The Father’s grief and infinite love
- deansimpson7
- Apr 18
- 3 min read

“When I see Jesus, the Son of God, on the cross, I see infinite love.”
BY MAJOR GRANT SANDERCOCK-BROWN
The Cross is a mysterious and profound place. I have puzzled over it often. It’s not that I don’t know anything about it, I do!
I know that it was a real death; that on a Friday afternoon one spring morning in ancient Palestine, the broken body of Jesus died.
I know that he was beaten and weak and suffering.
I know that as he died, he cried out a prayer of forgiveness to his killers, I have no doubt that his mother wept for her son, that his female followers also wept, and that Joseph of Arimathea was so moved by what he saw that he declared himself a Jesus follower that day in word and action.
I know that Jesus’ death that day shattered a hundred dreams, that his followers didn’t understand, that for them, Friday night was joyless and desolate.
I know that the sky went dark, and the earth shook as my Christ died.
Perhaps all of heaven was weeping; a legion of once-rejoicing angels now poised to save him, stilled in grief and awe as the Godhead took corruption and death into its very being.
I know that sometimes we say the Father turned his face away, but I don’t think that. After all, the Son was and is God, undivided in essence with the Father. No, I think God never took his eyes off his beloved Son.
Jesus didn’t just quote a Psalm; he cried out the name of a Psalm, a deliverance Psalm, a Psalm that begins with the agonising question, “My God, My God why have you forsaken me?”, but also declares that “from my mother’s womb you have been my God”; a psalm that says “God has not despised or disdained the suffering of the afflicted, he has not hidden his face from him, but has listened to his cry for help”.
Yes, this deliverance would have to wait three days, but Jesus’ cry of desolation is also a cry of hope. And hope was needed at the cross.
How do you causally fight over a man’s clothes when he is dying right beside you? I don’t understand this indifference to brutality and suffering. How can passers-by mock a dying and beaten man? But even in their mocking, ironically, here is truth. “He saved others,” they said, “Let’s see if he can save himself”.
Little did they know that it was his refusal to save himself that would save others; that somehow through Jesus’ obedience, the sons and daughters of men could believe, and in believing, find life and salvation.
And you see, that is the bit I don’t understand.

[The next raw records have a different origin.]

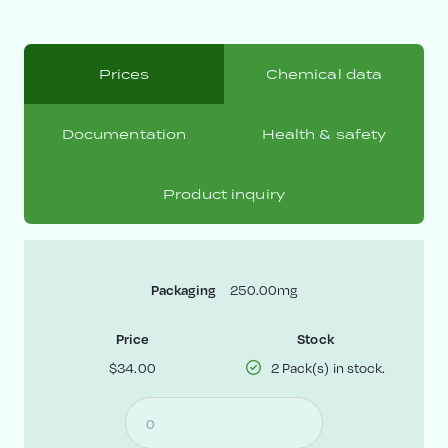
Prices
Chemical data
Documentation
Health & safety
Product inquiry
250.00mg
Packaging
Price
Stock
$34.00
2 Pack(s) in stock.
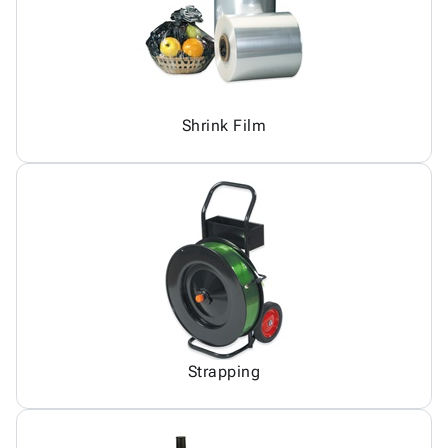
Shrink Film
Strapping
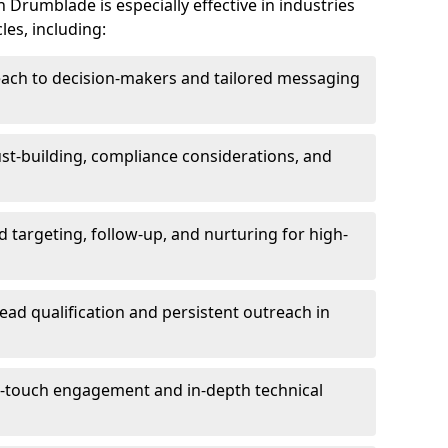
 Drumblade is especially effective in industries
les, including:
each to decision-makers and tailored messaging
rust-building, compliance considerations, and
d targeting, follow-up, and nurturing for high-
lead qualification and persistent outreach in
ti-touch engagement and in-depth technical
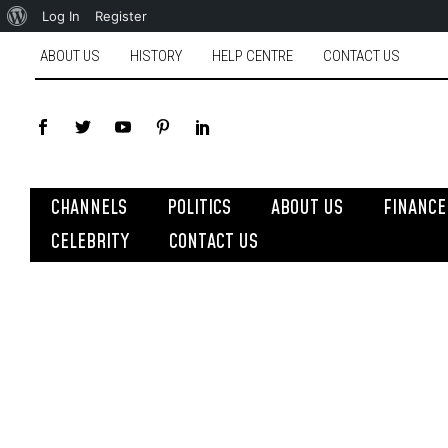
Log In
Register
ABOUT US
HISTORY
HELP CENTRE
CONTACT US
CHANNELS
POLITICS
ABOUT US
FINANCE
CELEBRITY
CONTACT US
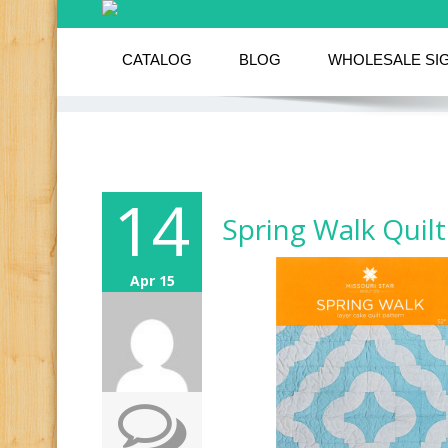
CATALOG
BLOG
WHOLESALE SI
14
Spring Walk Quilt
Apr 15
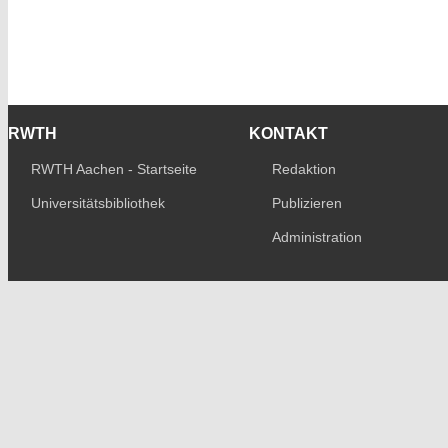
RWTH
KONTAKT
RWTH Aachen - Startseite
Redaktion
Universitätsbibliothek
Publizieren
Administration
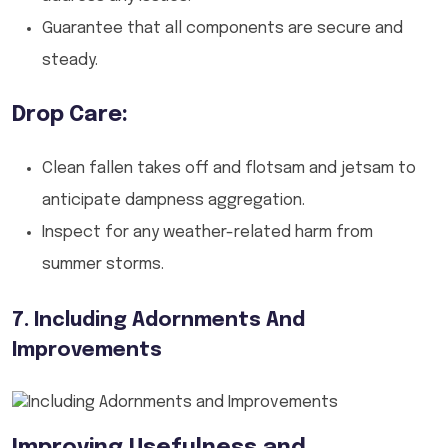
Guarantee that all components are secure and
steady.
Drop Care:
Clean fallen takes off and flotsam and jetsam to
anticipate dampness aggregation.
Inspect for any weather-related harm from
summer storms.
7. Including Adornments And
Improvements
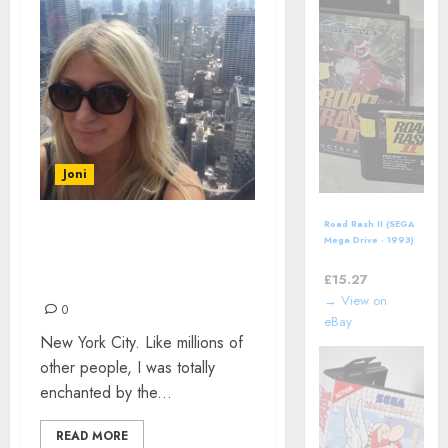
Joni
Road Rash II (SEGA
WHAT IS IT ABOUT NEW
Mega Drive - 1993)
Electronic Arts
YORK CITY? BY NATALIE-
Video Game
£
15.27
EVE WILLIAMS
→ View on
0
eBay
New York City. Like millions of
other people, I was totally
enchanted by the...
READ MORE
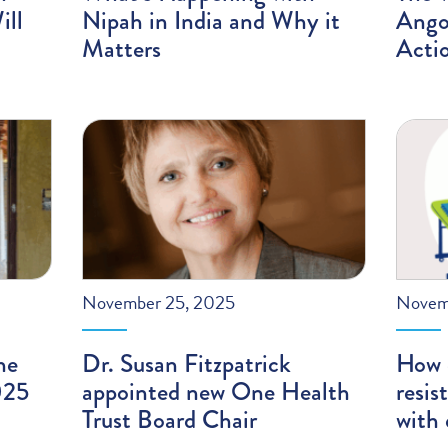
ill
Nipah in India and Why it
Angol
Matters
Acti
November 25, 2025
Novem
he
Dr. Susan Fitzpatrick
How 
025
appointed new One Health
resis
Trust Board Chair
with 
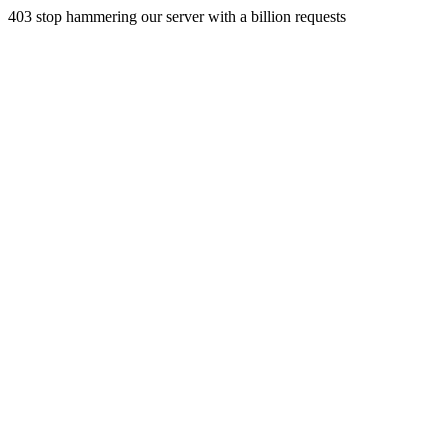
403 stop hammering our server with a billion requests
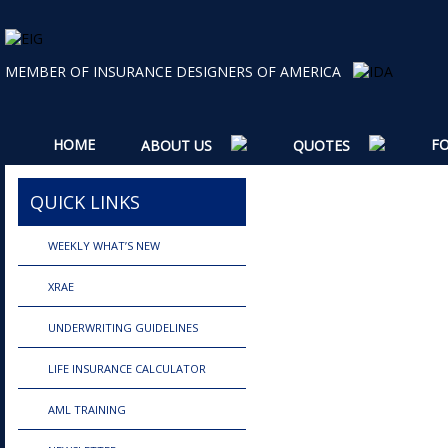
MEMBER OF INSURANCE DESIGNERS OF AMERICA
HOME
F
ABOUT US
QUOTES
QUICK LINKS
WEEKLY WHAT’S NEW
XRAE
UNDERWRITING GUIDELINES
LIFE INSURANCE CALCULATOR
AML TRAINING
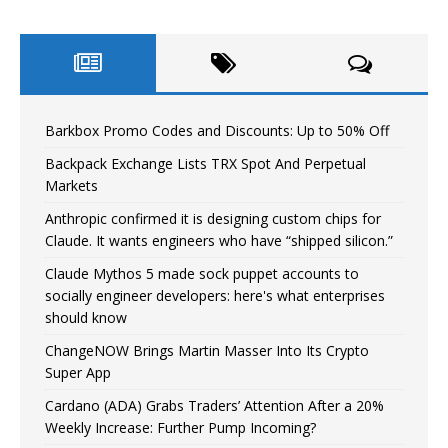
Barkbox Promo Codes and Discounts: Up to 50% Off
Backpack Exchange Lists TRX Spot And Perpetual
Markets
Anthropic confirmed it is designing custom chips for
Claude. It wants engineers who have “shipped silicon.”
Claude Mythos 5 made sock puppet accounts to
socially engineer developers: here's what enterprises
should know
ChangeNOW Brings Martin Masser Into Its Crypto
Super App
Cardano (ADA) Grabs Traders’ Attention After a 20%
Weekly Increase: Further Pump Incoming?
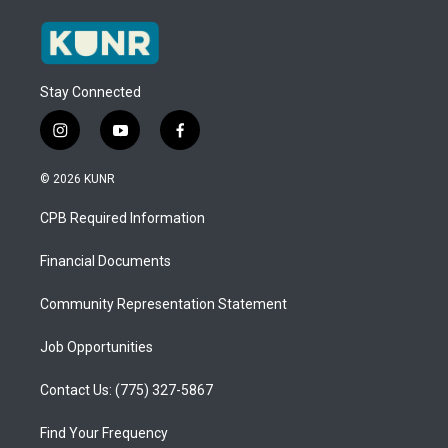
Stay Connected
i
y
f
n
o
a
s
u
c
© 2026 KUNR
t
t
e
a
u
b
CPB Required Information
g
b
o
r
e
o
a
k
Financial Documents
m
Community Representation Statement
Job Opportunities
Contact Us: (775) 327-5867
Find Your Frequency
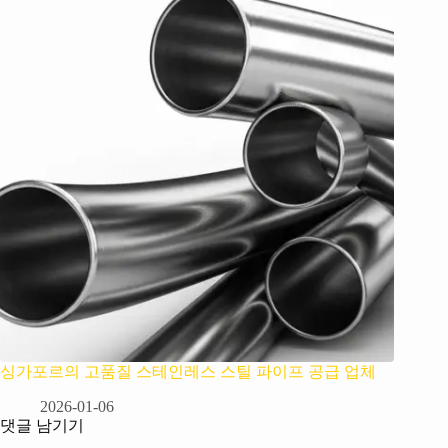
싱가포르의 고품질 스테인레스 스틸 파이프 공급 업체
2026-01-06
댓글 남기기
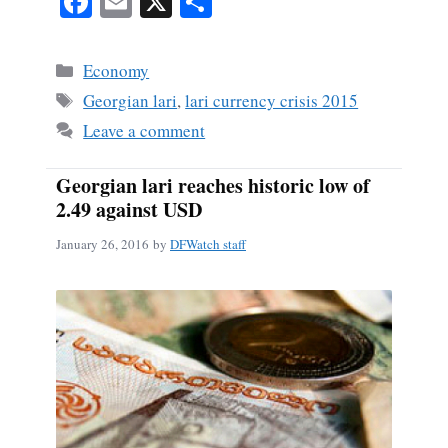
Fa
E
X
S
ce
m
ha
bo
ail
re
Categories
Economy
ok
Tags
Georgian lari
,
lari currency crisis 2015
Leave a comment
Georgian lari reaches historic low of
2.49 against USD
January 26, 2016
by
DFWatch staff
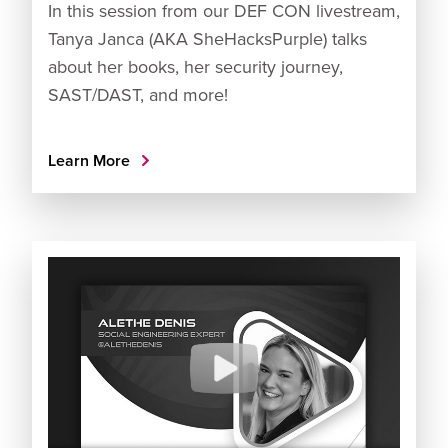
In this session from our DEF CON livestream,
Tanya Janca (AKA SheHacksPurple) talks
about her books, her security journey,
SAST/DAST, and more!
Learn More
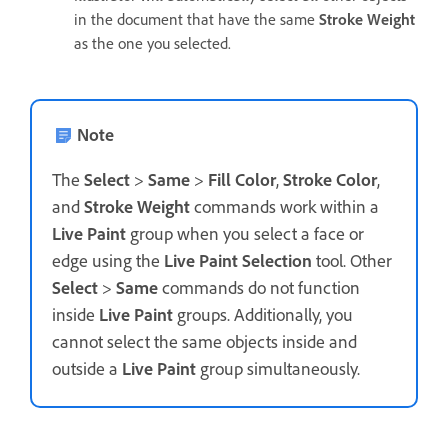
in the document that have the same
Stroke Weight
as the one you selected.
Note
The
Select
>
Same
>
Fill Color
,
Stroke Color
,
and
Stroke Weight
commands work within a
Live Paint
group when you select a face or
edge using the
Live Paint Selection
tool. Other
Select
>
Same
commands do not function
inside
Live Paint
groups. Additionally, you
cannot select the same objects inside and
outside a
Live Paint
group simultaneously.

I don’t really understand how it affects me. I don’t understand how my Christ’s death saves me. But it does.
And so, with an ironic inscription above his head, with the truest confession on the lips of a foreign centurion, the Son absorbs sin and death, overwhelms it with love. And my heart cries out to God, for I know that here, here at the Cross, is love unimaginable.
No, I don’t understand why this sacrifice moves me to tears. I can’t explain the cross in any meaningful way except by pointing to Jesus and saying, “Here is love.”
When I see Jesus, the Son of God, on the cross, I see infinite love. I can’t tell you how it works, but I know it does. The mystery of the cross shows me love because God in Christ died there, for me.